Health New Zealand chief people officer Andrew Slater says it's made good progress with recruitment, with more than 29,404 full-time staff on their books – up 2900 over the last year.
The cooler nursing market has made it hard for both foreign nurses – and even New Zealand graduates to get work within the healthcare system.
That struggle to find work has seen at least one charity raise concerns over what it’s described as an unprecedented number of foreign numbers that are coming to it for support.
Craig Fleury, the Salvation Army community ministries manager in Palmerston North, said he had around two dozen nurses who had recently reached out for support.
“From time, to time, we’ve had individual situations where people have come over, particularly on the nursing training they are doing, and they’ve got a bit stuck.
“We’ve now got around 24 or 25 nurses who are completely and utterly stuck with no prospect of moving forward.
“They have no jobs, on student visas, no support, and mostly they are supporting themselves with loans they have taken out, sometimes two loans.”
He recalled one – a nurse from India who had a baby last year before coming to do her competency course here.
“She’s over here, been working towards finding work and bringing family over. She’s completely stuck.
“They can’t afford to stay. They can’t afford to go home.”
Given the limited options available in New Zealand, he advised them to consider Australia, where the job market is more open if they could afford it.

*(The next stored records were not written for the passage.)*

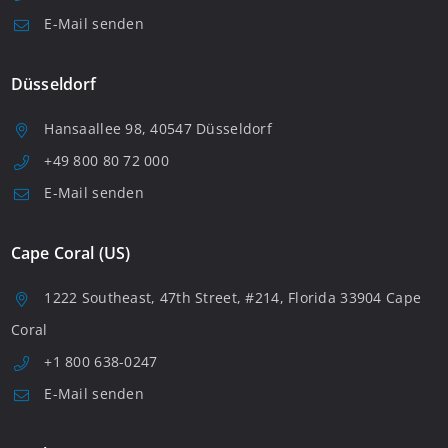
E-Mail senden
Düsseldorf
Hansaallee 98, 40547 Düsseldorf
+49 800 80 72 000
E-Mail senden
Cape Coral (US)
1222 Southeast, 47th Street, #214, Florida 33904 Cape
Coral
+1 800 638-0247
E-Mail senden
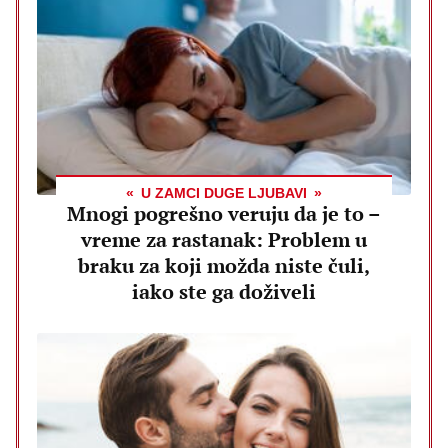
U ZAMCI DUGE LJUBAVI
Mnogi pogrešno veruju da je to –
vreme za rastanak: Problem u
braku za koji možda niste čuli,
iako ste ga doživeli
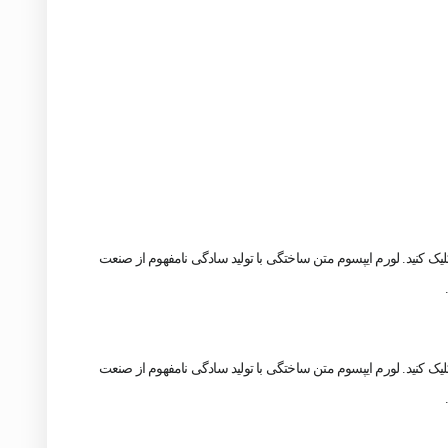
لیک کنید. لورم ایپسوم متن ساختگی با تولید سادگی نامفهوم از صنعت
لیک کنید. لورم ایپسوم متن ساختگی با تولید سادگی نامفهوم از صنعت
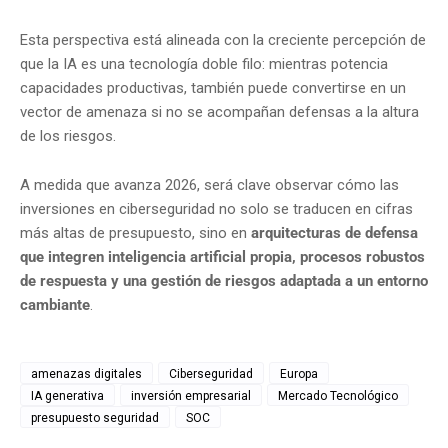
Esta perspectiva está alineada con la creciente percepción de
que la IA es una tecnología doble filo: mientras potencia
capacidades productivas, también puede convertirse en un
vector de amenaza si no se acompañan defensas a la altura
de los riesgos.
A medida que avanza 2026, será clave observar cómo las
inversiones en ciberseguridad no solo se traducen en cifras
más altas de presupuesto, sino en
arquitecturas de defensa
que integren inteligencia artificial propia, procesos robustos
de respuesta y una gestión de riesgos adaptada a un entorno
cambiante
.
amenazas digitales
Ciberseguridad
Europa
IA generativa
inversión empresarial
Mercado Tecnológico
presupuesto seguridad
SOC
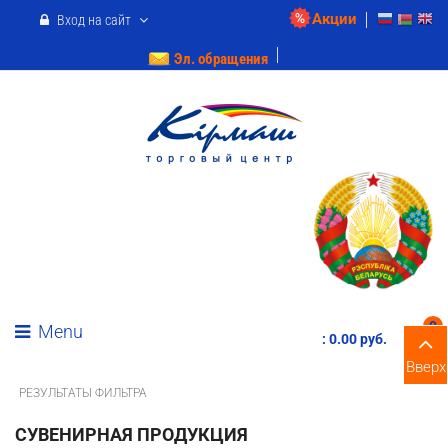
Акции
Вход на сайт
Эл. обращения
0
Menu
:
0.00 pуб.
Вверх
РЕЗУЛЬТАТЫ ФИЛЬТРА
СУВЕНИРНАЯ ПРОДУКЦИЯ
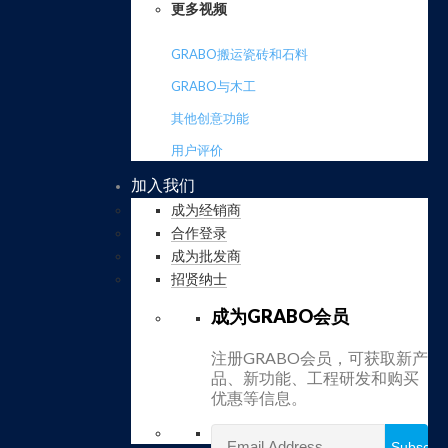
更多视频
GRABO搬运瓷砖和石料
GRABO与木工
其他创意功能
用户评价
加入我们
成为经销商
合作登录
成为批发商
招贤纳士
成为GRABO会员
注册GRABO会员，可获取新产
品、新功能、工程研发和购买
优惠等信息。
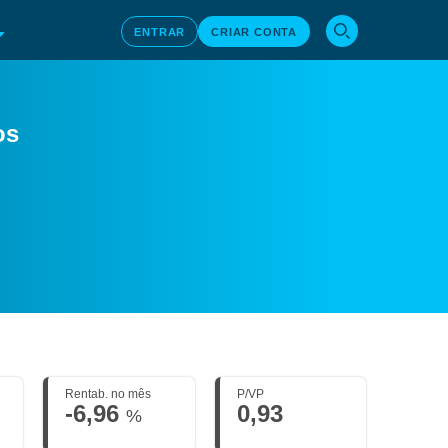
ENTRAR
CRIAR CONTA
os
Rentab. no mês
P/VP
-6,96
0,93
%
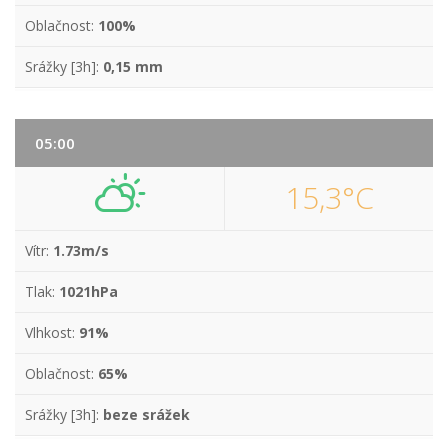
Oblačnost:
100%
Srážky [3h]:
0,15 mm
05:00
15,3°C
Vítr:
1.73m/s
Tlak:
1021hPa
Vlhkost:
91%
Oblačnost:
65%
Srážky [3h]:
beze srážek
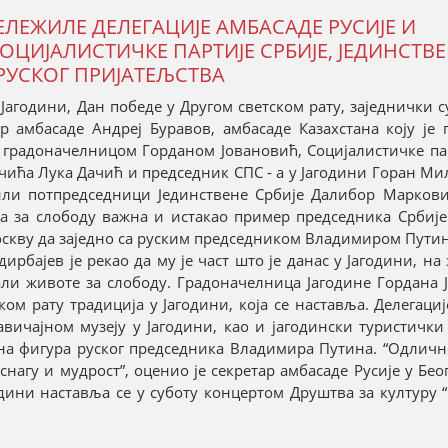
ЕЛЕЖИЛЕ ДЕЛЕГАЦИЈЕ АМБАСАДЕ РУСИЈЕ И
СОЦИЈАЛИСТИЧКЕ ПАРТИЈЕ СРБИЈЕ, ЈЕДИНСТВ
 РУСКОГ ПРИЈАТЕЉСТВА
агодини, Дан победе у Другом светском рату, заједнички 
ар амбасаде Андреј Буравов, амбасаде Казахстана коју је
а градоначелницом Горданом Јовановић, Социјалистичке па
ачића Лука Дачић и председник СПС - а у Јагодини Горан М
жили потпредседници Јединствене Србије Далибор Марков
рба за слободу важна и истакао пример председника Србиј
у Москву да заједно са руским председником Владимиром Пут
ирбајев је рекао да му је част што је данас у Јагодини, на
дали животе за слободу. Градоначелница Јагодине Гордана 
ом рату традиција у Јагодини, која се наставља. Делегаци
вичајном музеју у Јагодини, као и јагодински туристички
на фигура руског председника Владимира Путина. “Одличн
снагу и мудрост”, оценио је секретар амбасаде Русије у Бео
ини наставља се у суботу концертом Друштва за културу 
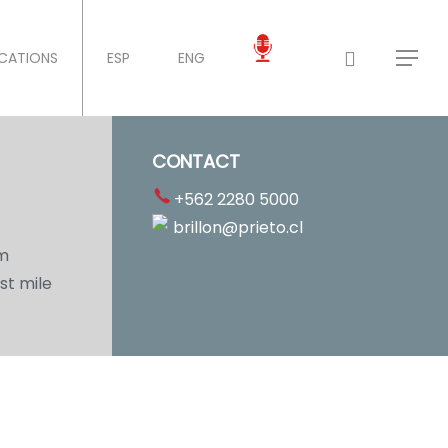
ICATIONS
ESP
ENG
CONTACT
+562 2280 5000
brillon@prieto.cl
sm
st mile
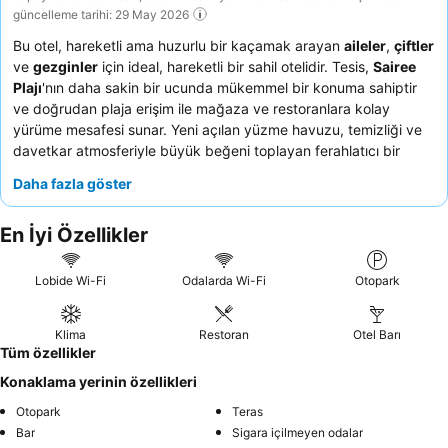
güncelleme tarihi: 29 May 2026
Bu otel, hareketli ama huzurlu bir kaçamak arayan
aileler
,
çiftler
ve
gezginler
için ideal, hareketli bir sahil otelidir. Tesis,
Sairee
Plajı
'nın daha sakin bir ucunda mükemmel bir konuma sahiptir
ve doğrudan plaja erişim ile mağaza ve restoranlara kolay
yürüme mesafesi sunar. Yeni açılan yüzme havuzu, temizliği ve
davetkar atmosferiyle büyük beğeni toplayan ferahlatıcı bir
odak noktasıdır. Konuklar, personelin yardımseverliğini ve sahil
Daha fazla göster
restoranının çeşitli, kaliteli tekliflerini,
gün batımı akşam
yemekleri
için mükemmel olduğunu sürekli olarak övmektedir.
En İyi Özellikler
En iyi manzaralar için üst katlarda bir oda ayırtmayı
düşünebilirsiniz.
Lobide Wi-Fi
Odalarda Wi-Fi
Otopark
Klima
Restoran
Otel Barı
Tüm özellikler
Konaklama yerinin özellikleri
Otopark
Teras
Bar
Sigara içilmeyen odalar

Filipino nurses Tiffany and Michelle Maningo are now also issuing a note of caution to those who are looking at coming to New Zealand.
“A message to our Filipino families who plan to come here to New Zealand. Maybe now’s not the best time.”
The twins, both of whom have four years of nursing experience, said they put everything on the line to come to New Zealand in the hopes of being employed after completing their competency assessment programme.
But more than six months after first arriving, they continued to get rejection after rejection.
“We wake up, we go on the laptop the whole day. We go to bed. We wake up again, and all we get are rejections,” says Michelle Maningo, who has experience in emergency care.
Tiffany Maningo, who has worked in both intensive care and cardio-vascular specialities, said the natural allure of New Zealand had drawn them here, but they didn’t anticipate it would be as hard as it is.
“We are such nature lovers, we heard it’s a beautiful country…we didn’t think it would be like this.”
New Zealand Nurses Organisation chief executive Paul Goulter said officials failed in their workforce planning, which could have helped better target the nurses required from overseas.
“That all costs money, and that money is just not available,” he said.
Goulter said while the nursing numbers look like they’ve improved, the reality for those actually working across the public health sector tells a different story.
“Right throughout New Zealand, there are wards crying out for more staff.”
It also saddened him to hear that in the face of what he describes as a “nursing crisis”, foreign nurses were advising others not to come.
“They need a lot of support. They deserve a lot of support. Of course, with the budget cuts the Government is proposing to health, that is not coming. And we think that’s really tragic, because those nurses deserve better.”
Filipino nurse advocate Leizel Deligero is working on a letter she hopes to submit to the Immigration Minister, to plea for a one-off, one-year, open work visa.
She believes this will at least make it easier for employers who’ve expressed a reluctance to go through the immigration process required to hire foreign nurses.
“Of course it doesn’t mean we give them employment straight away, but we can at least give them a chance.”
When questioned, Immigration Minister Erica Stanford made it clear an immigration life-line for foreign nurses was not being considered.
“There are many nursing jobs available,” she says. “If they are unable to get one it indicates to me that they should not be in New Zealand.”